SEMPRE VICINO AL MADRID — Il suo cuore aveva lanciato il primo segnale d’allarme 9 anni fa: nel 2005 a Valencia aveva subito un primo infarto che lo aveva costretto a un’operazione per l’impianto di quattro by pass. Dal 2000 era presidente onorario del Madrid, e in questi 9 anni ha continuato ad essere vicinissimo al club che ha cambiato la sua vita allo stesso modo nel quale Don Alfredo aveva cambiato la vita al Real Madrid. E al calcio spagnolo. Finché la salute lo ha sorretto il presidente onorario aveva partecipato a tutti gli atti ufficiali del club, soprattutto le presentazioni dei nuovi giocatori. Fisicamente in difficoltà, non gli era mai mancato lo spirito: l’ironia brillante, la battuta pronta, l’occhio vivo.
DISPUTA POLITICA — Per dare un’idea dell’impatto di Di Stefano sulla Liga spagnola, quando l’argentino arrivò al Madrid nel 1953 la Casa Blanca non vinceva un campionato da 20 anni: con l’arrivo di Don Alfredo ne vinse 8 su 10 e tempo di arrivare al 1960 e in bacheca il Real si è trovato, tra le altre cose, 5 Coppe dei Campioni. Di Stefano era nato a Buenos Aires, aveva cominciato a giocare al River Plate, un passaggio all’Huracan, il ritorno al River e poi causa lo sciopero dei calciatori argentini l’emigrazione ai Millonarios di Bogotà. In Colombia successi in serie e la fatidica amichevole col Real Madrid. Santiago Bernabeu decide di comprarlo, ma si scontra col Barcellona. Il Madrid negozia col Millonarios, il Barça col River. Ne scaturisce un conflitto che da calcistico diventa politico e sociale. Siamo in piena dittatura, nella quotidianità il regime madrileno schiaccia le velleità libertarie catalane e il trasferimento del secolo si chiude con Di Stefano in maglia bianca.

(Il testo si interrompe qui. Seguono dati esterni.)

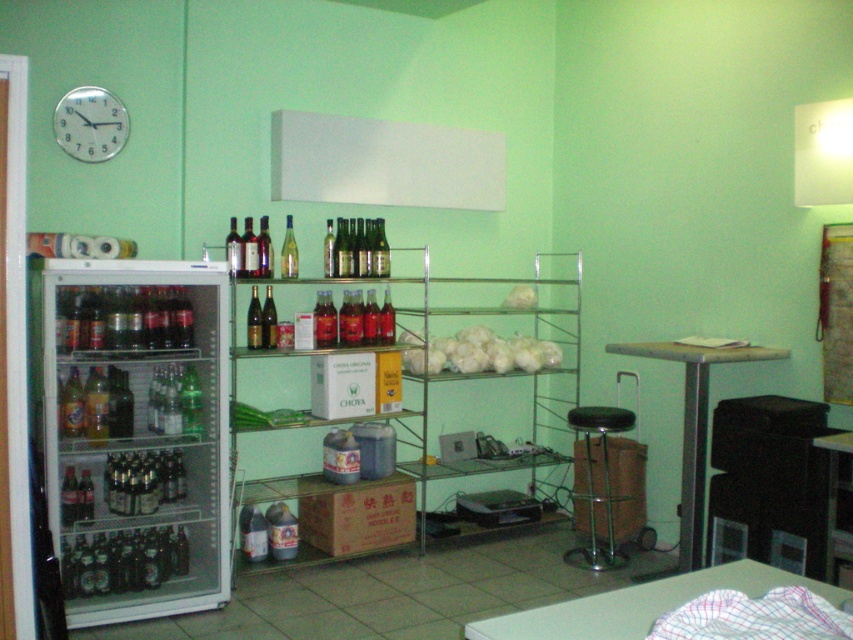 You need to place both the black metal stool at center and the green glass wine at center on a shelf that can only hold items smaller than the stool. Which item should you place first?

The green glass wine at center should be placed first since it is smaller than the black metal stool at center, and the shelf can only hold items smaller than the stool.

You are standing in the storage room and need to reach both points, point (201, 336) and point (364, 260). Which point is closer to you?

Point (201, 336) is closer to the viewer than point (364, 260). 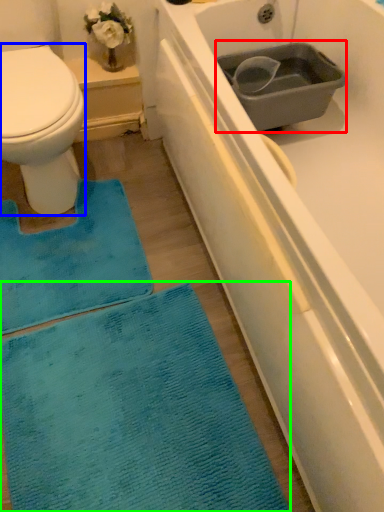 Question: Considering the real-world distances, which object is closest to sink (highlighted by a red box)? bidet (highlighted by a blue box) or bath mat (highlighted by a green box).

Choices:
 (A) bidet
 (B) bath mat

Answer: (A) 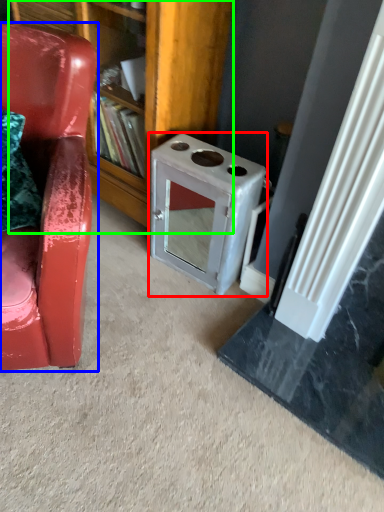 Question: Considering the real-world distances, which object is closest to appliance (highlighted by a red box)? chair (highlighted by a blue box) or bookshelf (highlighted by a green box).

Choices:
 (A) chair
 (B) bookshelf

Answer: (B) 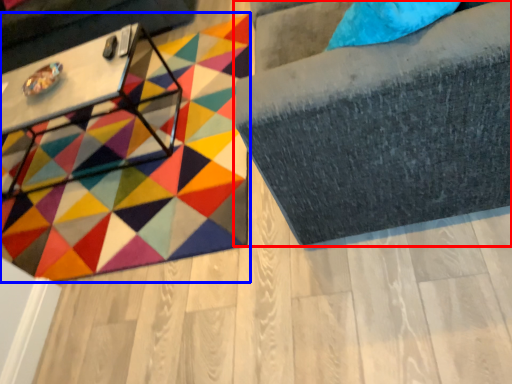 Question: Which of the following is the farthest to the observer, furniture (highlighted by a red box) or mat (highlighted by a blue box)?

Choices:
 (A) furniture
 (B) mat

Answer: (B)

22 TROFEI E 2 PALLONI D’ORO — Inizia un dominio brutale del Madrid, in Spagna e in Europa, chiuso simbolicamente dalla sconfitta con l’Inter di Helenio Herrera nella finale di Coppa Campioni del 1964. E’ l’ultima partita di Di Stefano col Madrid. Un passaggio all’Espanyol e la carriera di allenatore tra Spagna e Argentina (con breve tappa portoghese). Titoli col Boca Juniors, il Valencia, il River Plate. Col Madrid poche gare e solo una Supercoppa di Spagna. L’idea di ripetere in panchina i trionfi ottenuti da giocatore col Real non ha funzionato. Così come a Di Stefano è andata male con la nazionale: ha giocato tanto con l’Argentina che con la Spagna ma non ha mai disputato un Mondiale. A livello personale ha vinto due Palloni d’Oro e 22 titoli tra River, Millonarios, Real Madrid e Argentina (la Coppa America del 1947). Con l’arrivo di Florentino Perez alla guida del Madrid Di Stefano fu nominato presidente onorario del club, viveva vicino al Bernabeu si è sentito male vicino al Bernabeu. Una vita per il Madrid.